SYMMETRY, vol.14, no.7, pp.1-26, 2022 (SCI-Expanded)

  • Publication Type: Article / Article
  • Volume: 14 Issue: 7
  • Publication Date: 2022
  • Doi Number: 10.3390/sym14071447
  • Journal Name: SYMMETRY
  • Journal Indexes: Science Citation Index Expanded (SCI-EXPANDED), Scopus, Academic Search Premier, Aerospace Database, Communication Abstracts, INSPEC, Metadex, zbMATH, Directory of Open Access Journals, Civil Engineering Abstracts
  • Page Numbers: pp.1-26
  • Dokuz Eylül University Affiliated: Yes

Abstract

Cyber-physical systems (CPSs) are complex systems interacting with the physical world where instant external changes and uncertain events exist.

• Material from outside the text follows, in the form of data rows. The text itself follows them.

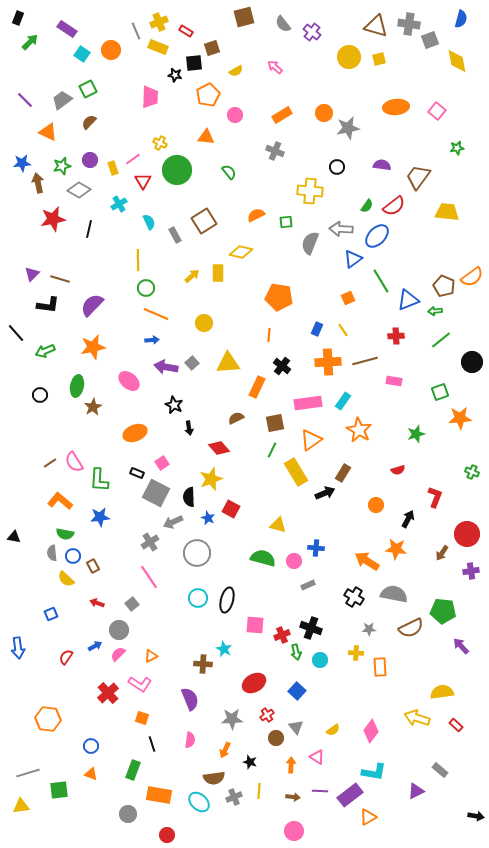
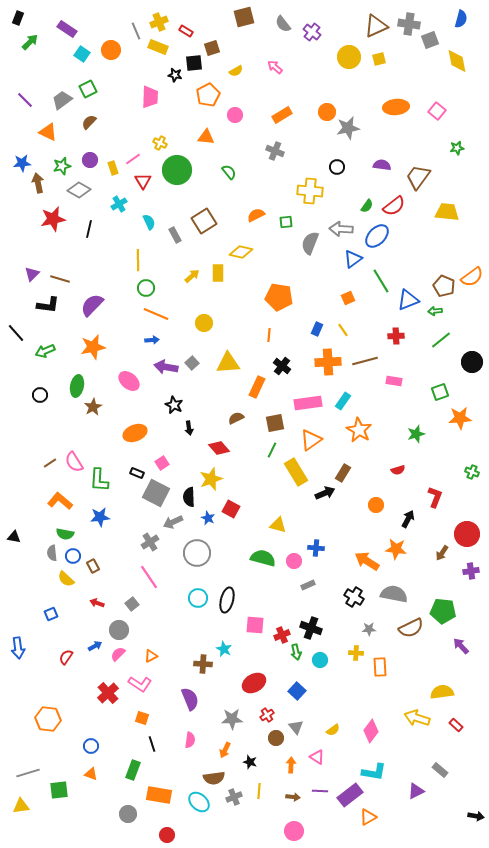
brown triangle at (376, 26): rotated 40 degrees counterclockwise
orange circle at (324, 113): moved 3 px right, 1 px up
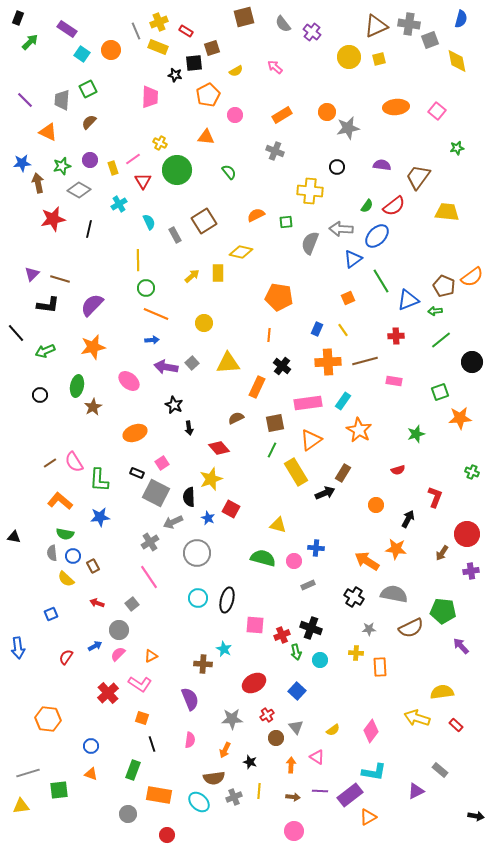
gray trapezoid at (62, 100): rotated 50 degrees counterclockwise
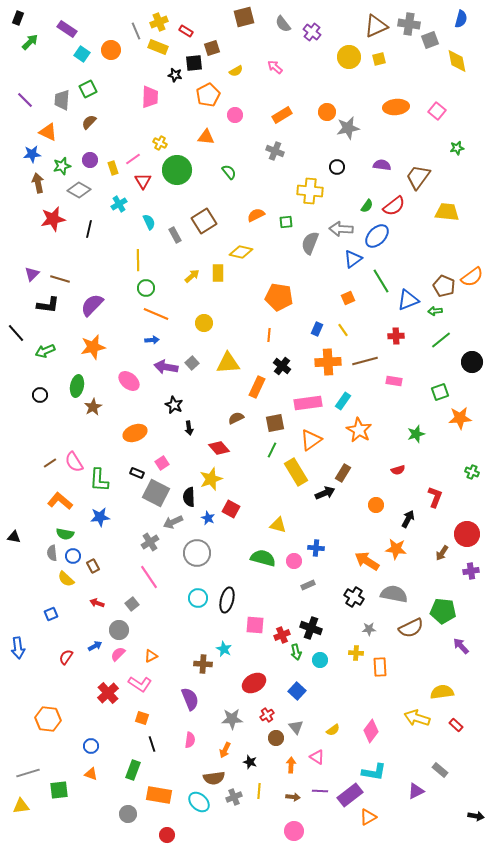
blue star at (22, 163): moved 10 px right, 9 px up
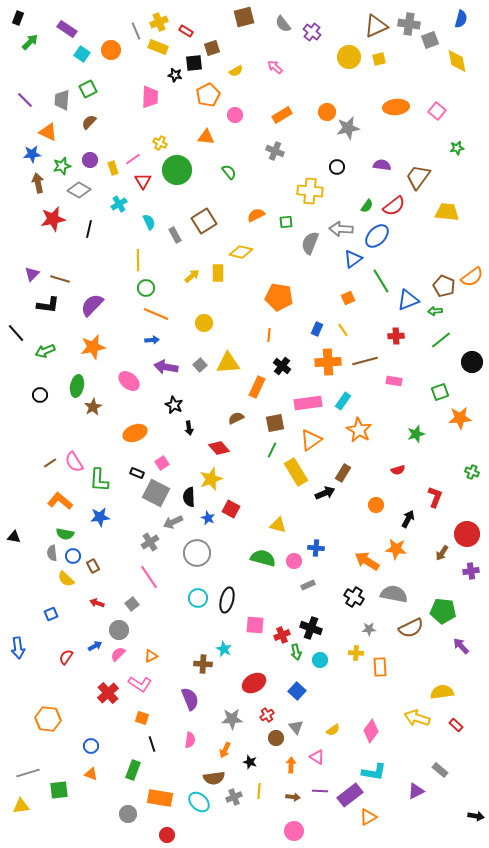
gray square at (192, 363): moved 8 px right, 2 px down
orange rectangle at (159, 795): moved 1 px right, 3 px down
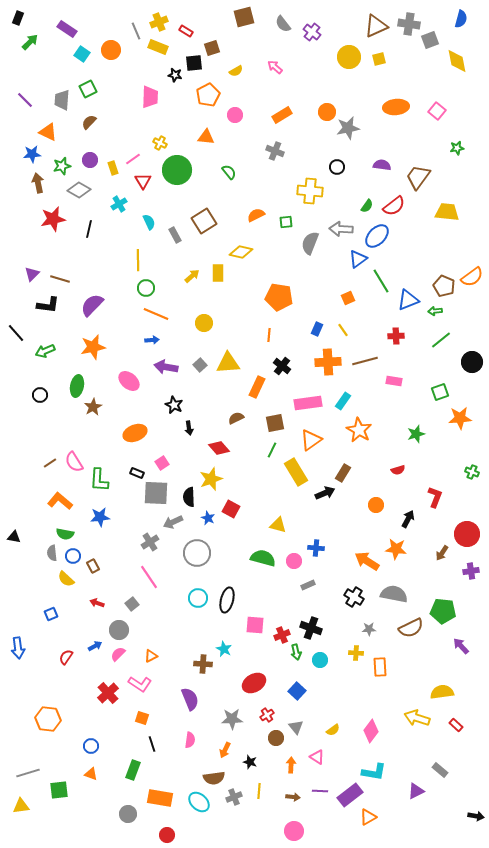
blue triangle at (353, 259): moved 5 px right
gray square at (156, 493): rotated 24 degrees counterclockwise
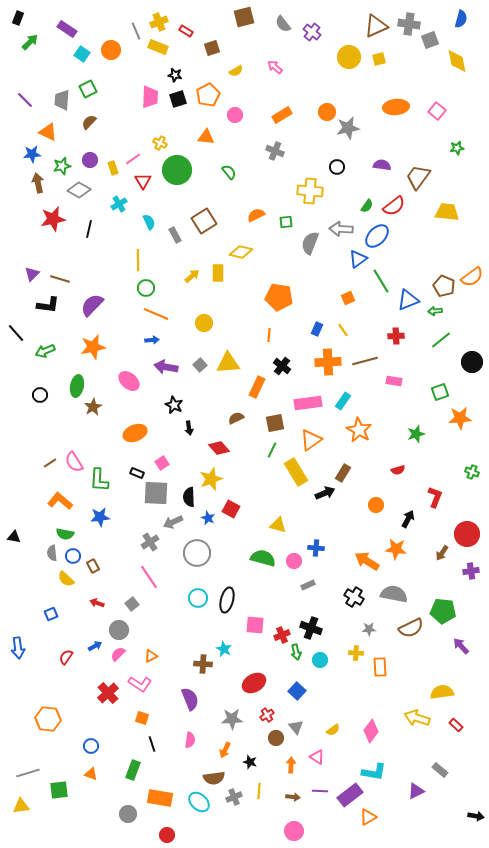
black square at (194, 63): moved 16 px left, 36 px down; rotated 12 degrees counterclockwise
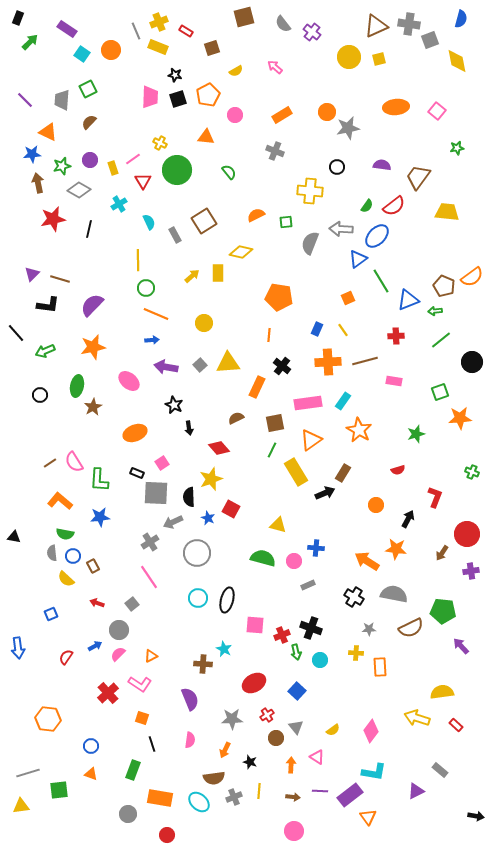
orange triangle at (368, 817): rotated 36 degrees counterclockwise
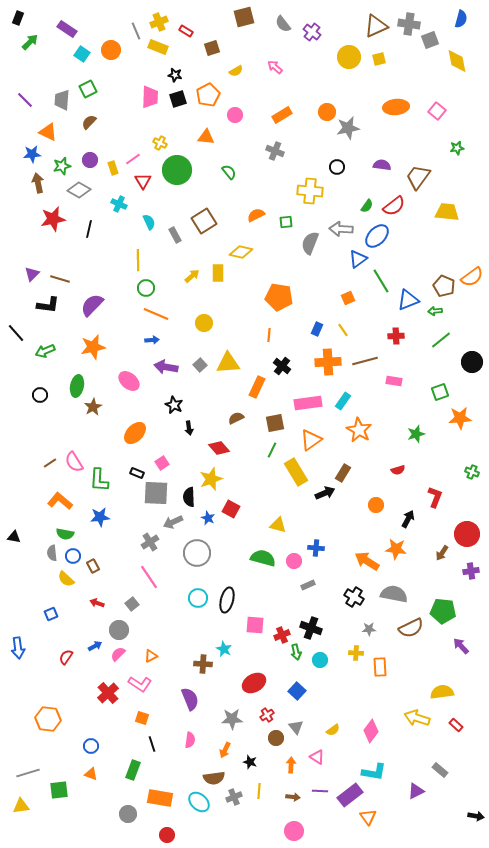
cyan cross at (119, 204): rotated 35 degrees counterclockwise
orange ellipse at (135, 433): rotated 25 degrees counterclockwise
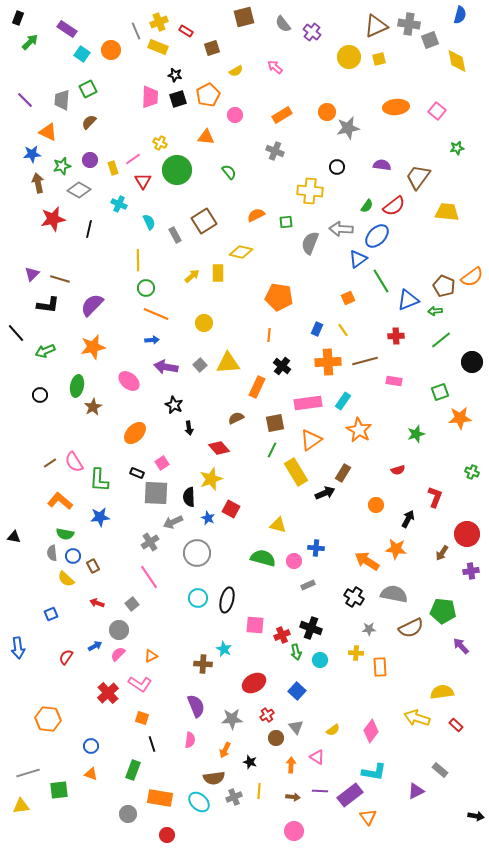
blue semicircle at (461, 19): moved 1 px left, 4 px up
purple semicircle at (190, 699): moved 6 px right, 7 px down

The Internet of Things is a paradigm that can interoperate with a CPS to increase the CPS’s network and communication capabilities. In the literature, software agents, particularly belief–desire–intention (BDI) agents, are considered options to program these heterogeneous and complex systems in various domains. Moreover, fuzzy logic is a method for handling uncertainties. Therefore, the enhancement of BDI with fuzzy logic can also be employed to improve the abilities, such that autonomy, pro-activity, and reasoning, which are essentials for intelligent systems. These features can be applied in CPSs and IoT interoperable systems. This study extends the CPSs and IoT interoperable systems using fuzzy logic and intelligent agents as symmetric paradigms that equally leverage these domains as well as benefit the agent & artifact approach. In this regard, the main contribution of this study is the integration approach, used to combine the CPS and IoT augmented with fuzzy logic using BDI agents. The study begins with constructing the design primitives from scratch and shows how Jason BDI agents can control the distributed CPS. The study then performs the artifact approach by encapsulating a fuzzy inference system, utilizing time-based reasoning, and benefiting from symmetric fuzzy functions. Lastly, the study applies the self-adaptiveness method and flexibility plan selection, considering the run-time MAPE-K model to tackle run-time uncertainty.